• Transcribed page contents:
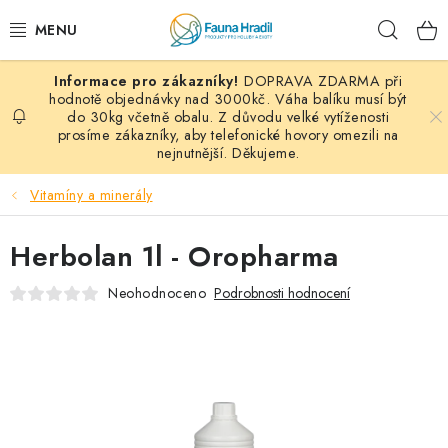
Přejít
Hleda
na
obsah
DOPRAVA ZDARMA při
PAPOUŠCI A EXOTI
hodnotě objednávky nad 3000kč. Váha balíku musí být
do 30kg včetně obalu. Z důvodu velké vytíženosti
prosíme zákazníky, aby telefonické hovory omezili na
ZRNINY A OBILOVINY
nejnutnější. Děkujeme.
MDM KRMIVA
Vitamíny a minerály
BLOG
Herbolan 1l - Oropharma
KONTAKT
Neohodnoceno
Podrobnosti hodnocení
AKČNÍ NABÍDKY
HOLUBI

• Task description: Print all the lines above exactly as they are, but without the pictures.

• Answer for this exercise:
Přejít
Hleda
na
obsah
DOPRAVA ZDARMA při
PAPOUŠCI A EXOTI
hodnotě objednávky nad 3000kč. Váha balíku musí být
do 30kg včetně obalu. Z důvodu velké vytíženosti
prosíme zákazníky, aby telefonické hovory omezili na
ZRNINY A OBILOVINY
nejnutnější. Děkujeme.
MDM KRMIVA
Vitamíny a minerály
BLOG
Herbolan 1l - Oropharma
KONTAKT
Neohodnoceno
Podrobnosti hodnocení
AKČNÍ NABÍDKY
HOLUBI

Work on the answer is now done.